Radical (or libertarian or contra-causal) free will is the concept of human freedom that maintains that at any point we make a decision, we could also have made the opposite decision(s). Example: I choose to brew dark Ethiopian coffee; I could also have chosen not to, or to brew a medium Costa Rican blend.
At first glance, this idea of freedom seems intuitively true. Problem is, it deconstructs. We end up denying, effectively, that people have convincing reasons for what they do. I am forced to argue that I could choose to kiss Lindsay goodbye in the morning or kick her in the shins--within the same framework of motive. "Choice" becomes indifferent and random.
Policeman: Why did you follow that man for ten miles, corner him in a cul de sac, and taunt him into a round of fisticuffs?
Me: Because I was having a great day and was enjoying a pleasant drive home, when all of a sudden, the idea came to me. I decided to go for it.
In the real world, we do have reasons for the things we do. Even the most nonsensical actions can be explained once you get the man to 'fess up. Ask my wife for stories. There was a reason I kicked a hole in the plywood door instead of delivering a strong uppercut to the brick wall.

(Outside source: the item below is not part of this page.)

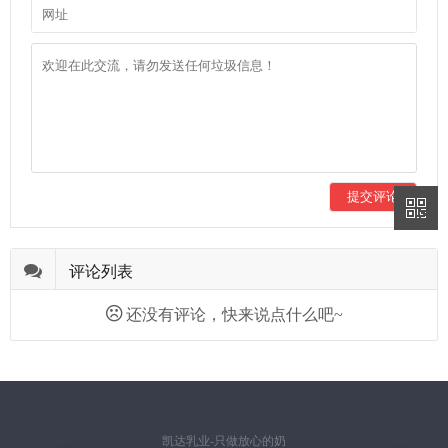
提交评论
评论列表
还没有评论，快来说点什么吧~
凯达乳业-只做放心的奶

What cannot be explained is how anyone could make either of two decisions when the choices in question were dramatically different. Like, say, giving your life to the Creator of the world or laughing in his face. The same rationale does not provide a suitable motive for both situations. In other words, if radical, libertarian, contra-causal free will is in operation, we may as well shut down our law courts and remove "motive" from the dictionary. This world is crazy, yes, but not that crazy. People who pop champagne corks and jump off bridges typically do so for different reasons.
So, that's what I think.
And now, the addendum.
** Prevenient grace
Simply stated, prevenient grace is the idea that God extended enough grace to everyone to be saved. He invited everyone to join his Facebook account. Some people said yes. And then God, enjoying the benefit of eternal foresight, decided, "OK, these people who will accept my invitation to be friends--I would like them to be my friends. In fact, these people who will decide to be my friends I will 'predestine' to be my friends." In other words:
People who accept prevenient grace: We will be your friends, God.
God: Because I see that you will be my friends, I choose you to be my friends.
This strikes me as the kind of thing I made up in junior high to solve some of God's pr problems. Which is one reason I can't believe it now. It reminds me too much of myself when I was young and silly and thought you could fix the Bible like a crossword puzzle. Also, there are verses like John 15:16.